If President Trump says something dubious, you better believe CNN will be there with an immediate fact-check. They sometimes do it right there in the on-air news chyron.

The same can’t really be said for the network’s handling of equally doubtful things said by Democratic lawmakers.

Take, for example, the difference this week in CNN's coverage of Trump’s campaign rally in Montana versus its coverage of Rep. Joaquin Castro’s, D-Texas, appearance Friday morning on its own network.

The president said Thursday evening in Missoula that the midterms are “going to be an election of the caravan. You know what I'm talking about."

He added: "As you know, I'm willing to send the military to defend our southern border if necessary, all 'cause – because of the illegal immigration onslaught brought by the Democrats because they refuse to acknowledge or to change the laws. They like it. They also figure everybody coming in is going to vote Democrat, you know. Hey, they're not so stupid when you think about it, right?"

CNN’s online and television news desk wasted little time responding.

Anchor Don Lemon claimed hours after the rally with a mournful shake of his head that the president was guilty of “falsely claiming that Democrats are to blame for illegal immigration.”

CNN published an entire story the next day with the headline, “Trump claims (without evidence) that Dems are behind migrant caravan ahead of midterms.”

In contrast, the network has gone relatively easy on Rep.

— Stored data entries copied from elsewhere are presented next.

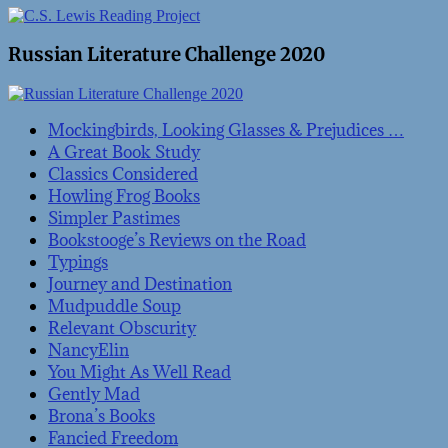
Russian Literature Challenge 2020
Mockingbirds, Looking Glasses & Prejudices …
A Great Book Study
Classics Considered
Howling Frog Books
Simpler Pastimes
Bookstooge’s Reviews on the Road
Typings
Journey and Destination
Mudpuddle Soup
Relevant Obscurity
NancyElin
You Might As Well Read
Gently Mad
Brona’s Books
Fancied Freedom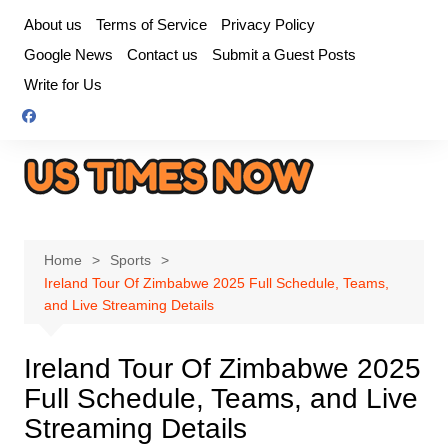
Skip
About us
Terms of Service
Privacy Policy
to
Google News
Contact us
Submit a Guest Posts
content
Write for Us
Home
Sports
Ireland Tour Of Zimbabwe 2025 Full Schedule, Teams,
and Live Streaming Details
Ireland Tour Of Zimbabwe 2025
Full Schedule, Teams, and Live
Streaming Details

Castro, who claimed Friday on CNN’s own airwaves that Trump’s son-in-law, Jared Kushner, may have ordered the alleged torture, murder, and dismemberment of Saudi journalist Jamal Khashoggi.

“Let me get to the point that I think is most disturbing right now. The reporting that Jared Kushner may have, with US intelligence, delivered a hit list, an enemies list to the crown prince, to MBS in Saudi Arabia, and that the prince then may have acted on that, and one of the people that he took action against is Mr. Khashoggi,” Castro said Friday.

To CNN’s Poppy Harlow’s great credit, she interrupted the congressman to make it clear to her viewers that her network did “not have that reporting.”

“I’m not sure where you’re getting that,” she said.

“There has been reporting to that effect. I’ve seen reporting to that effect,” Castro responded.

"Not CNN's reporting," Harlow muttered.

Unfortunately, that's where the fact-checking ended. Though Harlow pushed back during the interview, neither she nor anyone else at CNN has gone so far as to accuse Castro of producing a claim “without evidence.” No CNN host has not gone so far as to accuse the congressman of lying. CNN has not published a story noting Castro has zero evidence to back his Kushner hit-list theory.

For the same network that published stories including “Trump, without evidence, claims he 'saved' Miss Universe's job,” “House Republican, without evidence, suggests new texts show misconduct of former FBI officials,” “Trump's attorney claims, without evidence, the President's 2017 interview on Comey firing was edited,” “Trump claims (without evidence) Obama nearly launched war with North Korea,” and “Trump claims (without evidence) that Dems are behind migrant caravan ahead of midterms,” one would think they’d be similarly tough on Castro’s baseless but far more consequential conspiracy mongering.

Maybe someone at CNN will say something later this evening. Maybe.

Full disclosure: This author is a paid contributor with CNN/HLN.